Everyday analytics at a start up: Power BI for Prism @ Nuonic
I wrote this post back when I worked as a data analyst and then product owner at a small start up called Nuonic.
Who is Nuonic?
Nuonic is an analytics startup that is part of the InLoop group of companies, which also includes Lantern Pay and Flexischools. Nuonic was started as an internal analytics service for group, to generate new value from the data sets being captured through those transactional businesses. Nuonic has since also developed an innovative solution to help commercial vehicle operators improve their Fuel Tax Credit (FTC) processing using GPS data from vehicle tracking systems.
What is Prism?
Prism is a unique and powerful data analytics engine built for analysing GPS data from vehicle fleets. What sets Prism apart is its ability to analyse large amounts of vehicle activity captured by telematics units using advanced analysis methods which would be very difficult to do without specialist skills & tools. This capability is especially useful for FTC calculations, enabling small fleets to use approaches previously only accessible to large ones while adding efficiency and transparency across the board.
Prism has processed over 2 billion (and counting!) GPS data points and nearly 35K vehicles from fleets of all sizes and types so far. It is a fully automated solution that connects with many telematics systems to source GPS data. So far Prism has partnerships with 10 telematics systems that cover more than 50% of the installed telematics user base in Australia with more being added all the time.
How I came to work at Nuonic
I have known Seb (CEO and co-founder) from the analytics community in Brisbane for years now. When I had decided that I wanted to move on from Tabcorp Seb was one of the people I reached out to. That happened to be exactly the time Nuonic were looking to bring someone on board in a product development and analytics role.
Since starting at Nuonic I have been working on Prism helping build out features and the customer base. We’re only a small team but we have big dreams so there’s been a lot of work to get through. Fairly early on I realised I needed to bring Power BI into Nuonic to deal with my quickly growing workload.
Power BI as an operational tool at a start-up
I like to think I use Power BI as an extension of myself. When I first started at Nuonic we only had a handful of subscription clients and only a few retrospective (ad hoc) reporting jobs each month. As a result I did manual checks on everything by simply by running database queries. It was a great way to get started as it forced me straight into our database tables and I got a deep understanding of the data flows in Prism.
As we started to bring on more subscription clients and our retrospective pipeline started to ramp up I saw that I wouldn’t be able to keep pace via manual checks I was doing. I didn’t have the option to only do spot checks either. We need to examine each report to help guide the development of our processing algorithms. Because Prism consumes multiple telematics systems data and standardises them we regularly face complex technical challenges around interpreting the nuances of each GPS tracking device type/service.

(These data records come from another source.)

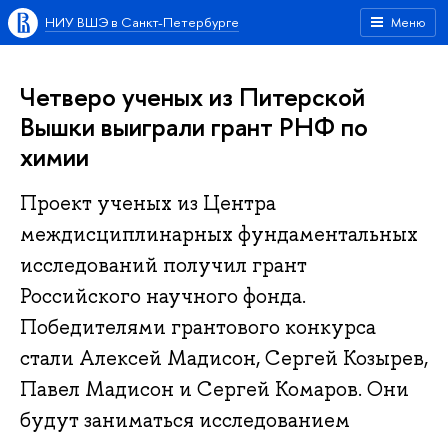
НИУ ВШЭ в Санкт-Петербурге
Меню
Четверо ученых из Питерской
Вышки выиграли грант РНФ по
химии
Проект ученых из Центра
междисциплинарных фундаментальных
исследований получил грант
Российского научного фонда.
Победителями грантового конкурса
стали Алексей Мадисон, Сергей Козырев,
Павел Мадисон и Сергей Комаров. Они
будут заниматься исследованием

This requires us to have a lot of visibility on what is going on inside our systems. I had used Power BI a lot at my previous job and seeing as InLoop had an enterprise Office 365 account it was to Power BI that I turned once again.
Reporting QA
Our processing algorithms are evolving constantly not least because of the complexity added by new telematics partners coming on board regularly. We are also regularly adding features to our maps dataset. Seeing as there are many things that can influence reported results, it makes sense to check every report. When we only had a handful of reports each week this was fine to do with direct queries and Excel but as soon as the volume increased we needed something to speed this process up. Ultimately, the plan is to implement bespoke monitoring tools built into the platform, but in the interim we needed a tool that is both fast and flexible and could work with the different types of data going in to and out of the system.
Sense checking the shape of our data
The most basic report check we do is plotting the number of trips we’ve processed against the number of unique vehicle IDs. By looking at the trend over a few months you get a good idea of what normal is for each client. It’s really easy and quick to pick up gaps in the data as well as unusual usage patterns even while still being able to quickly check lots of individual reports.

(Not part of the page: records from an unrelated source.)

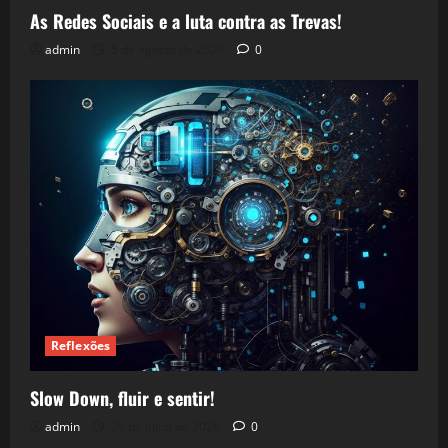
As Redes Sociais e a luta contra as Trevas!
admin
5 de agosto de 2026
0
Reflexões
Slow Down, fluir e sentir!
admin
24 de julho de 2026
0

We also look at the trend of on road and off road usage over each month to see if there’s any unusual behaviour. If we need to we can also dig into individual vehicle breakdowns.
Looking for pass/fail
Each monthly reporting period we have to email an ever increasing number of reports. When we were only sending a few reports we could just eyeball the email logs out of AWS but with the volume we have now that is no longer practical. Now we graph the email logs against our processed data. We want to see IF a client is due a report AND they have a complete month’s worth of data HAVE they been successfully sent a report? The number one thing we’re looking for are those clients who should have been emailed a report but haven’t.
Looking for known issues
We have a couple of known issues we need to monitor for.
It’s possible for duplicate IDs to appear in our data from either the data feeds we are consuming or from our users editing their vehicle telematics IDs (only an issue on some provider platforms). For this we graph a query that looks for duplicate telematics vehicle IDs by Prism client.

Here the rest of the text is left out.